Mid-East talks deadlock

Click to follow
The Independent Online
ATTEMPTS by the US Secretary of State, Warren Christopher, to re-start the Middle East peace talks yielded no progress after the first day of meetings in Jerusalem yesterday, with the position of both the Palestinians and Israelis firmly entrenched.

The Palestinian leaders continued to insist last night that they could not return to the talks without a resolution of the Palestinian deportee issue, while Israel made clear it had no intention of making further concessions.

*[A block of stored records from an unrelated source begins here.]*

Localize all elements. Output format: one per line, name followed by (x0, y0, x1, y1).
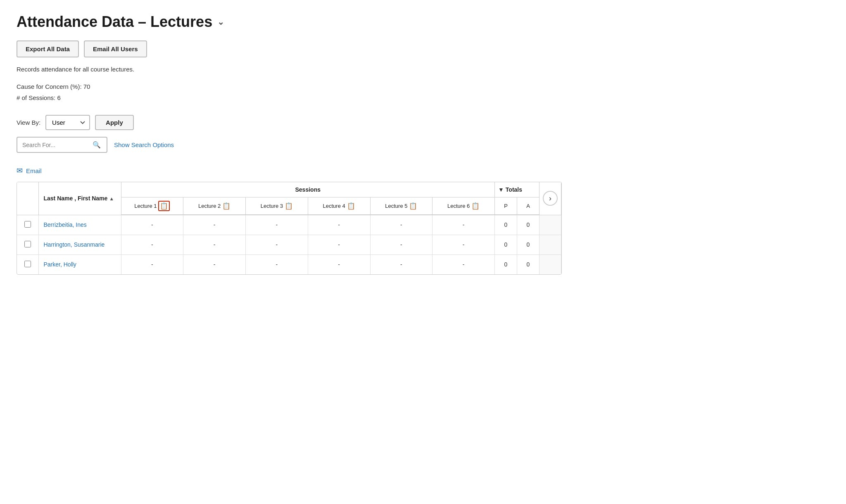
lecture-6-edit-icon[interactable]: 📋 (471, 202, 480, 210)
lecture-4-header: Lecture 4 📋 (308, 197, 370, 215)
row-checkbox-cell (17, 235, 38, 254)
total-p-cell: 0 (495, 254, 517, 274)
total-a-cell: 0 (517, 215, 539, 235)
page-description: Records attendance for all course lectur… (17, 66, 562, 73)
lecture-2-header: Lecture 2 📋 (183, 197, 246, 215)
total-p-cell: 0 (495, 235, 517, 254)
totals-arrow-icon: ▼ (498, 186, 504, 193)
lecture-1-edit-icon[interactable]: 📋 (158, 201, 170, 211)
student-name-cell[interactable]: Berrizbeitia, Ines (38, 215, 121, 235)
session-cell: - (433, 215, 495, 235)
lecture-4-edit-icon[interactable]: 📋 (347, 202, 355, 210)
row-checkbox[interactable] (24, 221, 31, 228)
total-p-header: P (495, 197, 517, 215)
total-a-header: A (517, 197, 539, 215)
session-cell: - (183, 235, 246, 254)
sort-asc-icon: ▲ (109, 196, 114, 202)
search-input[interactable] (22, 142, 93, 148)
view-by-label: View By: (17, 119, 40, 126)
session-cell: - (246, 235, 308, 254)
search-box: 🔍 (17, 137, 107, 153)
row-checkbox-cell (17, 254, 38, 274)
cause-for-concern: Cause for Concern (%): 70 (17, 81, 562, 92)
table-row: Harrington, Susanmarie - - - - - - 0 0 (17, 235, 561, 254)
session-cell: - (433, 235, 495, 254)
table-group-header-row: Last Name , First Name ▲ Sessions ▼ Tota… (17, 182, 561, 197)
session-cell: - (121, 254, 183, 274)
table-row: Parker, Holly - - - - - - 0 0 (17, 254, 561, 274)
email-icon: ✉ (17, 166, 23, 175)
export-all-data-button[interactable]: Export All Data (17, 40, 79, 57)
name-header-cell: Last Name , First Name ▲ (38, 182, 121, 215)
sessions-group-header: Sessions (121, 182, 495, 197)
name-col-sort: Last Name , First Name ▲ (44, 195, 114, 202)
session-cell: - (246, 254, 308, 274)
next-nav-button[interactable]: › (543, 191, 558, 206)
totals-group-header: ▼ Totals (495, 182, 539, 197)
session-cell: - (121, 235, 183, 254)
view-by-select[interactable]: User Session (45, 115, 90, 130)
lecture-1-header: Lecture 1 📋 (121, 197, 183, 215)
checkbox-header-cell (17, 182, 38, 215)
session-cell: - (308, 254, 370, 274)
attendance-table: Last Name , First Name ▲ Sessions ▼ Tota… (17, 182, 561, 274)
row-checkbox[interactable] (24, 261, 31, 267)
meta-info: Cause for Concern (%): 70 # of Sessions:… (17, 81, 562, 103)
row-checkbox[interactable] (24, 241, 31, 247)
filter-row: View By: User Session Apply (17, 115, 562, 130)
nav-button-cell: › (539, 182, 561, 215)
student-name-cell[interactable]: Harrington, Susanmarie (38, 235, 121, 254)
show-search-options-link[interactable]: Show Search Options (114, 141, 174, 148)
page-title-container: Attendance Data – Lectures ⌄ (17, 13, 562, 31)
table-body: Berrizbeitia, Ines - - - - - - 0 0 Ha (17, 215, 561, 274)
session-cell: - (433, 254, 495, 274)
email-action-row[interactable]: ✉ Email (17, 166, 562, 175)
session-cell: - (183, 254, 246, 274)
search-icon: 🔍 (93, 141, 101, 149)
session-cell: - (308, 215, 370, 235)
lecture-2-edit-icon[interactable]: 📋 (222, 202, 231, 210)
session-cell: - (121, 215, 183, 235)
lecture-3-header: Lecture 3 📋 (246, 197, 308, 215)
attendance-table-wrapper: Last Name , First Name ▲ Sessions ▼ Tota… (17, 182, 562, 275)
lecture-5-header: Lecture 5 📋 (370, 197, 433, 215)
total-a-cell: 0 (517, 254, 539, 274)
lecture-6-header: Lecture 6 📋 (433, 197, 495, 215)
table-row: Berrizbeitia, Ines - - - - - - 0 0 (17, 215, 561, 235)
session-cell: - (183, 215, 246, 235)
student-name-cell[interactable]: Parker, Holly (38, 254, 121, 274)
session-cell: - (370, 254, 433, 274)
apply-button[interactable]: Apply (95, 115, 134, 130)
title-dropdown-icon[interactable]: ⌄ (217, 17, 224, 27)
session-cell: - (370, 235, 433, 254)
num-sessions: # of Sessions: 6 (17, 92, 562, 103)
session-cell: - (246, 215, 308, 235)
total-a-cell: 0 (517, 235, 539, 254)
total-p-cell: 0 (495, 215, 517, 235)
row-nav-cell (539, 215, 561, 235)
email-action-label: Email (26, 167, 42, 174)
session-cell: - (370, 215, 433, 235)
toolbar: Export All Data Email All Users (17, 40, 562, 57)
lecture-5-edit-icon[interactable]: 📋 (409, 202, 417, 210)
row-nav-cell (539, 254, 561, 274)
email-all-users-button[interactable]: Email All Users (84, 40, 147, 57)
search-row: 🔍 Show Search Options (17, 137, 562, 153)
page-title: Attendance Data – Lectures (17, 13, 212, 31)
lecture-3-edit-icon[interactable]: 📋 (285, 202, 293, 210)
session-cell: - (308, 235, 370, 254)
row-checkbox-cell (17, 215, 38, 235)
row-nav-cell (539, 235, 561, 254)
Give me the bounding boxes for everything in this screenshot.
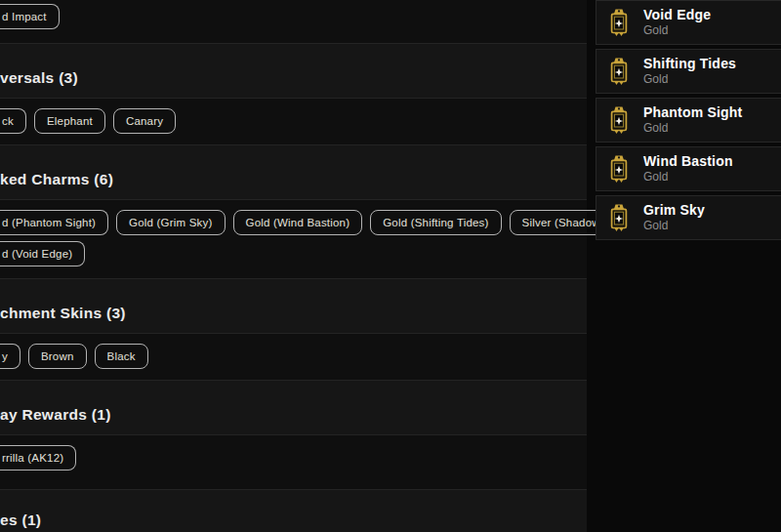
chips-row: y Brown Black xyxy=(0,333,587,380)
season-title: Grim Sky xyxy=(643,203,705,218)
section-header: es (1) xyxy=(0,489,587,532)
season-card-text: Shifting Tides Gold xyxy=(643,57,736,86)
section-header-label: ay Rewards (1) xyxy=(0,406,111,423)
item-chip[interactable]: Gold (Wind Bastion) xyxy=(233,210,363,235)
item-chip[interactable]: Gold (Grim Sky) xyxy=(116,210,225,235)
item-chip[interactable]: rrilla (AK12) xyxy=(0,445,76,471)
season-card-text: Void Edge Gold xyxy=(643,8,711,37)
season-card[interactable]: Shifting Tides Gold xyxy=(596,49,781,94)
season-card-text: Grim Sky Gold xyxy=(643,203,705,232)
section-header: chment Skins (3) xyxy=(0,278,587,333)
item-chip[interactable]: d (Void Edge) xyxy=(0,241,85,266)
chips-row: ck Elephant Canary xyxy=(0,98,587,144)
season-card[interactable]: Grim Sky Gold xyxy=(596,195,781,240)
season-card[interactable]: Phantom Sight Gold xyxy=(596,98,781,143)
item-chip[interactable]: Black xyxy=(95,344,148,369)
gold-charm-banner-icon xyxy=(607,105,631,135)
section-header: ay Rewards (1) xyxy=(0,380,587,434)
season-title: Void Edge xyxy=(643,8,711,22)
item-chip[interactable]: ck xyxy=(0,108,26,134)
chips-row: rrilla (AK12) xyxy=(0,434,587,489)
section-header-label: versals (3) xyxy=(0,69,78,86)
chips-row: d (Phantom Sight) Gold (Grim Sky) Gold (… xyxy=(0,199,587,278)
gold-charm-banner-icon xyxy=(607,57,631,86)
season-title: Wind Bastion xyxy=(643,154,733,169)
item-chip[interactable]: d Impact xyxy=(0,4,60,29)
inventory-page: d Impact versals (3) ck Elephant Canary … xyxy=(0,0,781,532)
item-chip[interactable]: Brown xyxy=(28,344,87,369)
item-chip[interactable]: Elephant xyxy=(34,108,105,134)
chips-row: d Impact xyxy=(0,0,587,43)
main-content: d Impact versals (3) ck Elephant Canary … xyxy=(0,0,587,532)
section-header-label: es (1) xyxy=(0,512,41,528)
section-header: versals (3) xyxy=(0,43,587,98)
season-sidebar: Void Edge Gold Shifting Tides Gold Phant… xyxy=(596,0,781,244)
gold-charm-banner-icon xyxy=(607,154,631,184)
section-header: ked Charms (6) xyxy=(0,144,587,199)
gold-charm-banner-icon xyxy=(607,203,631,232)
season-card-text: Phantom Sight Gold xyxy=(643,105,742,135)
season-rarity: Gold xyxy=(643,171,733,184)
season-card[interactable]: Wind Bastion Gold xyxy=(596,146,781,191)
season-rarity: Gold xyxy=(643,73,736,86)
section-header-label: ked Charms (6) xyxy=(0,171,113,187)
season-card[interactable]: Void Edge Gold xyxy=(596,0,781,45)
season-rarity: Gold xyxy=(643,24,711,37)
item-chip[interactable]: y xyxy=(0,344,21,369)
season-rarity: Gold xyxy=(643,220,705,232)
gold-charm-banner-icon xyxy=(607,8,631,37)
item-chip[interactable]: Gold (Shifting Tides) xyxy=(370,210,501,235)
season-title: Shifting Tides xyxy=(643,57,736,71)
item-chip[interactable]: d (Phantom Sight) xyxy=(0,210,108,235)
season-card-text: Wind Bastion Gold xyxy=(643,154,733,184)
section-header-label: chment Skins (3) xyxy=(0,305,126,321)
season-title: Phantom Sight xyxy=(643,105,742,120)
item-chip[interactable]: Canary xyxy=(113,108,176,134)
season-rarity: Gold xyxy=(643,122,742,135)
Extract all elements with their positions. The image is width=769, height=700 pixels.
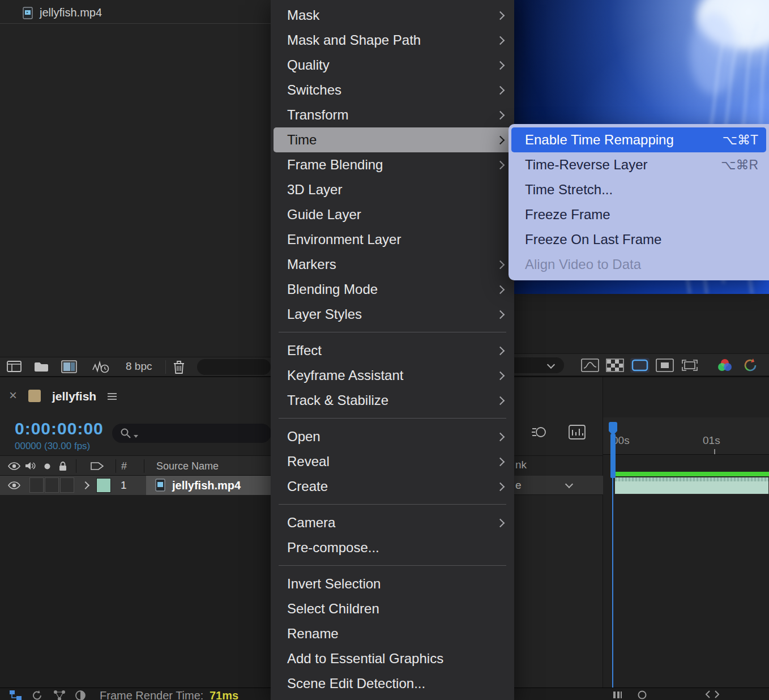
layer-switch-cell[interactable]	[60, 477, 74, 493]
layer-label-swatch[interactable]	[96, 478, 111, 493]
flowchart-icon[interactable]	[9, 690, 23, 700]
submenu-item: Align Video to Data	[511, 252, 766, 277]
folder-icon[interactable]	[34, 361, 49, 372]
graph-editor-icon[interactable]	[580, 358, 600, 373]
submenu-item-label: Freeze Frame	[525, 207, 610, 223]
context-menu-item[interactable]: Camera	[274, 510, 511, 535]
trash-icon[interactable]	[173, 360, 185, 374]
layer-duration-bar[interactable]	[614, 477, 769, 494]
context-menu-item[interactable]: Pre-compose...	[274, 535, 511, 560]
submenu-chevron-icon	[496, 371, 505, 380]
composition-thumb-icon[interactable]	[61, 360, 77, 373]
picture-in-picture-icon[interactable]	[655, 358, 674, 373]
context-menu-item[interactable]: Markers	[274, 252, 511, 277]
context-menu-item[interactable]: Keyframe Assistant	[274, 363, 511, 388]
eye-icon[interactable]	[8, 462, 20, 470]
menu-item-label: Rename	[287, 626, 339, 642]
lock-icon[interactable]	[59, 461, 67, 471]
column-source-name[interactable]: Source Name	[156, 460, 219, 472]
context-menu-item[interactable]: Mask	[274, 3, 511, 28]
context-menu-item[interactable]: Transform	[274, 103, 511, 127]
submenu-item[interactable]: Freeze On Last Frame	[511, 227, 766, 252]
layer-twirl-icon[interactable]	[82, 481, 89, 489]
time-submenu-list: Enable Time Remapping ⌥⌘T Time-Reverse L…	[509, 127, 769, 277]
solo-icon[interactable]	[44, 463, 50, 469]
context-menu-item[interactable]: Time	[274, 127, 511, 152]
project-search-stub[interactable]	[197, 359, 271, 375]
contrast-circle-icon[interactable]	[75, 690, 86, 700]
context-menu-item[interactable]: Effect	[274, 338, 511, 363]
sync-settings-icon[interactable]	[741, 358, 760, 373]
context-menu-item[interactable]: Guide Layer	[274, 202, 511, 227]
menu-item-label: Scene Edit Detection...	[287, 676, 425, 692]
project-item-row[interactable]: jellyfish.mp4	[0, 2, 271, 24]
submenu-chevron-icon	[496, 285, 505, 294]
context-menu-item[interactable]: Scene Edit Detection...	[274, 671, 511, 696]
parent-link-dropdown[interactable]: e	[514, 476, 603, 495]
column-number[interactable]: #	[121, 460, 127, 472]
project-panel: jellyfish.mp4 8 bpc	[0, 0, 271, 376]
context-menu-item[interactable]: Quality	[274, 53, 511, 78]
layer-list-empty-area	[0, 495, 271, 700]
comp-tab-name[interactable]: jellyfish	[52, 390, 96, 403]
context-menu-item[interactable]: Rename	[274, 621, 511, 646]
submenu-item[interactable]: Time Stretch...	[511, 177, 766, 202]
viewer-dropdown[interactable]	[514, 357, 564, 373]
eye-icon[interactable]	[8, 481, 20, 489]
comp-panel-lower	[514, 294, 769, 353]
context-menu-item[interactable]: Blending Mode	[274, 277, 511, 302]
layer-switch-cell[interactable]	[29, 477, 44, 493]
submenu-item[interactable]: Freeze Frame	[511, 202, 766, 227]
timeline-search-input[interactable]	[112, 424, 271, 443]
context-menu-item[interactable]: Frame Blending	[274, 152, 511, 177]
context-menu-item[interactable]: Track & Stabilize	[274, 388, 511, 413]
context-menu-item[interactable]: Create	[274, 474, 511, 499]
layer-bar-texture	[615, 477, 768, 481]
time-ruler[interactable]: 00s 01s	[603, 417, 769, 455]
search-options-caret-icon	[134, 435, 138, 438]
ruler-label-1s: 01s	[703, 434, 720, 447]
context-menu-item[interactable]: Open	[274, 424, 511, 449]
zoom-arrows-icon[interactable]	[706, 690, 719, 698]
context-menu-item[interactable]: Reveal	[274, 449, 511, 474]
menu-item-label: Mask	[287, 7, 319, 23]
layer-bars-icon[interactable]	[613, 690, 623, 699]
submenu-item[interactable]: Enable Time Remapping ⌥⌘T	[511, 127, 766, 152]
bit-depth-button[interactable]: 8 bpc	[126, 360, 152, 373]
circle-toggle-icon[interactable]	[638, 690, 647, 699]
network-icon[interactable]	[53, 690, 66, 700]
layer-name-cell[interactable]: jellyfish.mp4	[146, 476, 271, 495]
playhead-shaft[interactable]	[610, 434, 616, 478]
audio-icon[interactable]	[25, 461, 36, 471]
context-menu-item[interactable]: Add to Essential Graphics	[274, 646, 511, 671]
toolbar-divider	[165, 360, 166, 374]
current-timecode[interactable]: 0:00:00:00	[15, 419, 104, 438]
panel-layout-icon[interactable]	[7, 361, 22, 372]
menu-item-label: Camera	[287, 515, 335, 531]
motion-blur-icon[interactable]	[531, 425, 546, 439]
submenu-chevron-icon	[496, 310, 505, 319]
submenu-item[interactable]: Time-Reverse Layer ⌥⌘R	[511, 152, 766, 177]
mask-visibility-icon[interactable]	[630, 358, 650, 373]
context-menu-item[interactable]: Invert Selection	[274, 571, 511, 596]
label-color-icon[interactable]	[91, 462, 104, 470]
panel-menu-icon[interactable]	[108, 393, 117, 394]
color-management-icon[interactable]	[715, 358, 734, 373]
menu-item-label: Layer Styles	[287, 306, 362, 322]
context-menu-item[interactable]: Switches	[274, 78, 511, 103]
context-menu-item[interactable]: Select Children	[274, 596, 511, 621]
context-menu-item[interactable]: Mask and Shape Path	[274, 28, 511, 53]
audio-levels-icon[interactable]	[92, 360, 109, 373]
layer-switch-cell[interactable]	[45, 477, 59, 493]
context-menu-item[interactable]: Layer Styles	[274, 302, 511, 327]
refresh-icon[interactable]	[32, 690, 43, 700]
frame-blending-icon[interactable]	[569, 425, 586, 439]
region-of-interest-icon[interactable]	[680, 358, 699, 373]
context-menu-item[interactable]: Environment Layer	[274, 227, 511, 252]
transparency-grid-icon[interactable]	[605, 358, 625, 373]
playhead-line[interactable]	[612, 478, 613, 700]
layer-row[interactable]: 1 jellyfish.mp4	[0, 476, 271, 495]
close-icon[interactable]: ×	[9, 387, 17, 403]
context-menu-item[interactable]: 3D Layer	[274, 177, 511, 202]
menu-item-label: Quality	[287, 57, 330, 73]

Hanan Ashrawi, the Palestinian spokeswoman, described the delegation's meeting with Mr Christopher as 'candid', saying they had demanded the full implementation of United Nations Resolution 799, calling for the immediate return of the deportees before a resumption of negotiations.

She said that agreement by Israel to speed up the appeals process for the deportees would not be enough to bring the Palestinians back to the talks, because what mattered was 'not a question of numbers but of legality'.

'What we expect is a statement of the illegality of the deportations from America and Israel,' she said. 'We are not in the process of making compromises. Under the present conditions I do not think the peace talks can resume. We have to try to change the conditions to make them resume.'

On the Israeli side, Shimon Peres, the Foreign Minister, said that Mr Christopher had promised to abide by the US-Israeli compromise deal, agreed between the two countries two weeks ago, whereby Israel offered to bring back 101 of the 400 deportees early. Mr Peres appeared confident that the US would not press Israel to compromise further.

As another day of talks commences today, Mr Christopher appears to be putting more pressure on the Palestinians than on the Israelis to break the deadlock. Mr Christopher arrived in Jerusalem after a tour of Arab capitals, warning that the Palestinians might be isolated if they refused to return to the talks.

He has gained the clear impression that Arab leaders, particularly the Syrians, who have blurred the linkage between the deportation issue and a re-start of the talks, are keen to go back to negotiations soon. In recent days the Israelis have also been raising the spectre of Palestinian isolation in a continuing peace process.